Analysts now expect the influential investor to separately lobby each company to improve their results.
Last year, Peltz urged Mondelez to sell itself to the beverage and snacks giant, but PepsiCo balked at such a deal.
Trian is Mondelez’s fourth-largest shareholder, with a 2.3 percent stake, according to Thomson Reuters data. Trian also owns 0.8 percent of PepsiCo.
Peltz last summer said PepsiCo was at a “strategic crossroads” due to changing consumer tastes and the rising importance of emerging markets, and outlined two scenarios for improving results.

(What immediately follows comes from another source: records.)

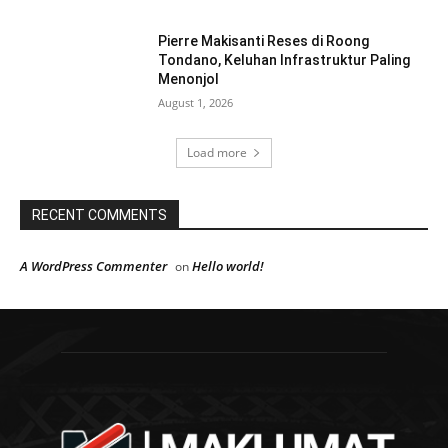
Pierre Makisanti Reses di Roong
Tondano, Keluhan Infrastruktur Paling
Menonjol
August 1, 2026
Load more
RECENT COMMENTS
A WordPress Commenter
Hello world!
on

Plan A was to merge PepsiCo with Mondelez to create a larger company with one of the most valuable brand portfolios in the world. Plan B called for Pepsi to split its snacks and beverages businesses - which would allow each to focus on operational improvements.

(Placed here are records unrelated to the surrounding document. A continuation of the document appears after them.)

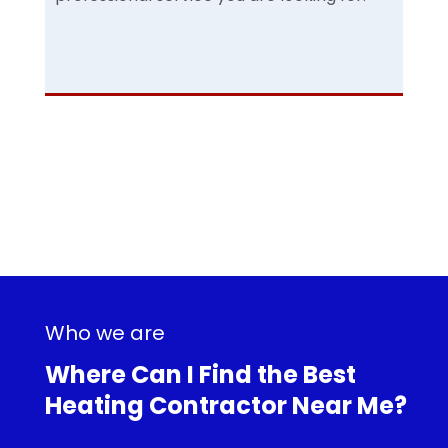
Who we are
Where Can I Find the Best
Heating Contractor Near Me?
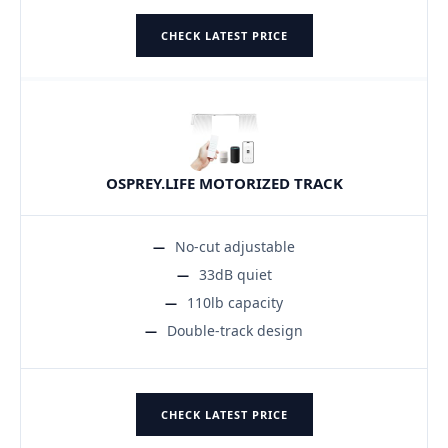
CHECK LATEST PRICE
OSPREY.LIFE MOTORIZED TRACK
No-cut adjustable
33dB quiet
110lb capacity
Double-track design
CHECK LATEST PRICE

“Given that Pepsi’s not interested in Plan A, we are encouraging them to pursue Plan B,” Anne Tarbell, a spokeswoman for Peltz’s Trian Fund Management, told Reuters.
Peltz, 71, also has pushed Mondelez - whose performance has fallen short of investor expectations since it was split from Kraft in October 2012 - to manage its costs better, saying it could double earnings per share by doing so.

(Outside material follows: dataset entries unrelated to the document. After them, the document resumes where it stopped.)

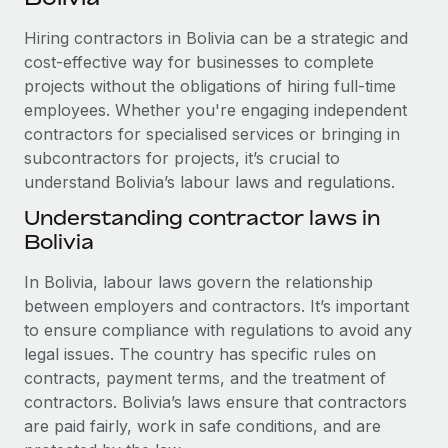
Explore partnership opportunities with us
SERVICES
Hiring contractors in Bolivia can be a strategic and
Salary & Talent Insights
Ask an expert
Remote Build
Coming soon
cost-effective way for businesses to complete
Get expert help on global HR & compliance
Integrations and AI Automations Consulting
Insights center
projects without the obligations of hiring full-time
employees. Whether you're engaging independent
Background checks
Get support
contractors for specialised services or bringing in
Simplify your candidate screening processes
CASE STUDIES
subcontractors for projects, it’s crucial to
See all resources
Compliance watchtower
understand Bolivia’s labour laws and regulations.
Remote Embedded x BambooHR: From local to
global hiring, with no platform switch
Stay ahead of compliance risks
Understanding contractor laws in
BLOG
Impact BambooHR customers can now hire and manage
Bolivia
Device management
global employees right inside the platform they...
Global Payroll
Provision and track IT devices globally
In Bolivia, labour laws govern the relationship
Learn More
EOR & PEO
between employers and contractors. It’s important
Entity setup
to ensure compliance with regulations to avoid any
Establish compliant entities fast
Contractor Management
legal issues. The country has specific rules on
eCommerce SMB saves $60,000 annually by
contracts, payment terms, and the treatment of
Mobility & Relocation
Compliance
centralising Payroll with Remote
contractors. Bolivia’s laws ensure that contractors
Relocate employees with ease
At a glance In the dynamic and challenging world of
are paid fairly, work in safe conditions, and are
Taxes
eCommerce, optimising payroll is crucial as it...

Peltz has been instrumental in numerous food and beverages mergers and divestitures at companies he believed were underperforming - including a series of deals that led to the creation of Mondelez.
Mondelez shares fell as much as 3.7 percent in morning trade on Tuesday as hopes for a deal with PepsiCo evaporated.
The shares were down 0.8 percent at $34.42 in afternoon trade on the Nasdaq, while PepsiCo shares were up 0.8 percent at $82.98 on the New York Stock Exchange.
“While this may have been disappointing for some investors, we see this as a very amicable outcome that now allows the management team and board (at Mondelez) to focus on running the business,” Bernstein Research analyst Alexia Howard wrote in a note.
Adding Peltz to the Mondelez board increased its size to 12, with 11 directors independent.
The move also eliminated the risk of an expensive and lengthy proxy battle, J.P. Morgan analyst Ken Goldman said in a note.
Peltz helped orchestrate the 2008 spinoff of Dr Pepper Snapple Group from Cadbury, Kraft’s purchase of Cadbury, and the subsequent breakup of Kraft into Mondelez and Kraft Foods Group Inc.
In addition to Mondelez and PepsiCo, Peltz’s New York-based hedge fund’s top five holdings include Wendy’s Co, Family Dollar Stores Inc and Ingersoll-Rand Plc.